Beyond Potato and Paneer: Celebrating All Things Vegetarian
Zinnia Ray Chaudhuri
LANDS OF THE CURRY LEAF: A VEGETARIAN FOOD JOURNEY FROM SRI LANKA TO NEPAL by Peter Kuruvita Murdoch Books, 2018, 296 pp., $49.99, R1,806.00
July 2019, volume 43, No 7

To anyone who says vegetarian food is boring, offence taken! I’m not a vegetarian. I love meat, but raised by a vegetarian mother, I grew up with a healthy appreciation for vegetables and the various ways in which you can tease out their flavours. In most cases, leaving vegetables alone and using a light hand with spices and herbs does the trick. I’m constantly on the lookout for vegetarian recipes to experiment with on days I don’t want to eat a heavy, meaty meal, but still want something different. So, when I came across Australia-based chef Peter Kuruvita’s vegetarian cookbook Lands of the Curry Leaf, I was intrigued. Given his heritage, his mother is Austrian and father Sri Lankan, most (including me) would make the mistake of assuming that meat and seafood would overwhelm his view of what makes a good meal, and yet, Kuruvita dedicated his latest book, published last year, to all plant and dairy based foods—vegetables, grains, lentils, sauces, cheesy curries.
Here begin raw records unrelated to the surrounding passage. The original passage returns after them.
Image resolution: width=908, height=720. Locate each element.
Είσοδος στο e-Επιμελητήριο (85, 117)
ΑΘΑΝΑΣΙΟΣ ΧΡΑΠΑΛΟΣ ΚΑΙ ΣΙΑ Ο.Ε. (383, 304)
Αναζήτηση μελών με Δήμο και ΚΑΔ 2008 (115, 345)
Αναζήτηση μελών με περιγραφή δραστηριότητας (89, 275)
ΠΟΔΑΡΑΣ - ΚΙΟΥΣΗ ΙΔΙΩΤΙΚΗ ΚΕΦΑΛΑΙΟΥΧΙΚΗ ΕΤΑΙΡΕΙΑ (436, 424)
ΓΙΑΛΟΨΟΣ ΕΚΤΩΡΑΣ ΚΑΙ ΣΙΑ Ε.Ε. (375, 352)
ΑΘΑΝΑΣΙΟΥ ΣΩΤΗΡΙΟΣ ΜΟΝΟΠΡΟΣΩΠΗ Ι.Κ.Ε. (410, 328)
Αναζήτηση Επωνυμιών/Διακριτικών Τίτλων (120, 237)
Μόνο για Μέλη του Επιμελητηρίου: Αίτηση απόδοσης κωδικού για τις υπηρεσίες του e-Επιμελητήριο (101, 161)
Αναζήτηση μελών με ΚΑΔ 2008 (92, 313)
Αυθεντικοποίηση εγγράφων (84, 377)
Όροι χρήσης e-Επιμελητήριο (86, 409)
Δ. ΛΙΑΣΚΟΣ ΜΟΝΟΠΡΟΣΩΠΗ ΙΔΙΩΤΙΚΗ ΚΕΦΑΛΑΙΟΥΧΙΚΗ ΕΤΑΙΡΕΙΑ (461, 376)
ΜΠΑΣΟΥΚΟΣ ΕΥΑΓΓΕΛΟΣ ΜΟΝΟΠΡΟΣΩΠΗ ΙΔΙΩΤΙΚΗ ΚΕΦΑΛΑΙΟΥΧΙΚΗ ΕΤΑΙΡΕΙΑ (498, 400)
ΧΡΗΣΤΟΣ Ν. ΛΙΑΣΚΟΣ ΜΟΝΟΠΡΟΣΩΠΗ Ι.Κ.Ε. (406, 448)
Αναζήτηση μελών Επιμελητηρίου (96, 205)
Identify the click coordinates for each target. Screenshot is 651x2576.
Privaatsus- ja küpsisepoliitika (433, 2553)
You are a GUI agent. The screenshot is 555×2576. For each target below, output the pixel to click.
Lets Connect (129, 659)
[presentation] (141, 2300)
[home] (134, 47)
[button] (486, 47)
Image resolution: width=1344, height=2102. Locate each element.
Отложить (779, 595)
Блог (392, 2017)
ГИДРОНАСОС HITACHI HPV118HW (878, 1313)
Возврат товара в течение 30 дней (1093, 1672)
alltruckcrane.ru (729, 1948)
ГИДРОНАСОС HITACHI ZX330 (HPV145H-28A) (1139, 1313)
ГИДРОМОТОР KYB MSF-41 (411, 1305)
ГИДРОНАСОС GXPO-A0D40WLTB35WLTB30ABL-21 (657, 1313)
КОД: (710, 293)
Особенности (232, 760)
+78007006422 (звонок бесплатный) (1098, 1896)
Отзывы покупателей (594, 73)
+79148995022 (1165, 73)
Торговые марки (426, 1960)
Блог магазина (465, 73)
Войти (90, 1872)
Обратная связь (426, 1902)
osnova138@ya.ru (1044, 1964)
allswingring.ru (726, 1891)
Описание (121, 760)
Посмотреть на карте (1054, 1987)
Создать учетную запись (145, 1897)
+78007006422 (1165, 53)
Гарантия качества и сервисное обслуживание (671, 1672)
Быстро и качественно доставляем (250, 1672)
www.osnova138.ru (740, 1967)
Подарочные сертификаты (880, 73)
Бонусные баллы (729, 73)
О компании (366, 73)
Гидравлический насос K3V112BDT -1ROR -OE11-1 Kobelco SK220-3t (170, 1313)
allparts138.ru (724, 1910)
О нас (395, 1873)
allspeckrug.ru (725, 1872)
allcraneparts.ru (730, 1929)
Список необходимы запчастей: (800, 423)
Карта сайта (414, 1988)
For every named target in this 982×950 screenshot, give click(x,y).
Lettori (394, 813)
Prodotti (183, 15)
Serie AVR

The book itself is a thing of beauty. Exquisitely produced, it draws your eye with its front cover that captures the spirit of a summer’s day in South Asia. It is a pleasing green colour, featuring a raw, green mango clearly waiting to be made into aam panna and edible nasturtium leaves bursting with peppery, umami goodness. The photographs within too are expertly created, showcasing the hero ingredients of the dish next to bowls piled high with pilaf (a rice dish) or gundruk (a Nepalese fermented vegetable dish), among others.

For Kuruvita, Lands of the Curry Leaf is as much a personal exercise as it is a culinary one. He understands that the best thing about one’s  favourite food, more than its taste, is the memory associated with it. So, in his books, he first lays down his life’s history for his readers. ‘My earliest food memory is of my father feeding me with his fingers. Little balls of rice and dhal delivered on rough, cracked hands that smelt and tasted of diesel from his engineering workshop,’ he writes in the introduction. We get to know Kuruvita and his family, gain insight into his inspiration and then move on to his food. Accompanied with black and white, sepia-toned photographs, the kind that inspire instant nostalgia, he tells us about all the things that make him tick—food, travel, his mother’s diary in which she documented their ‘intrigue and natural interest in food’. His love for vegetables, he writes, came from watching his grandmother.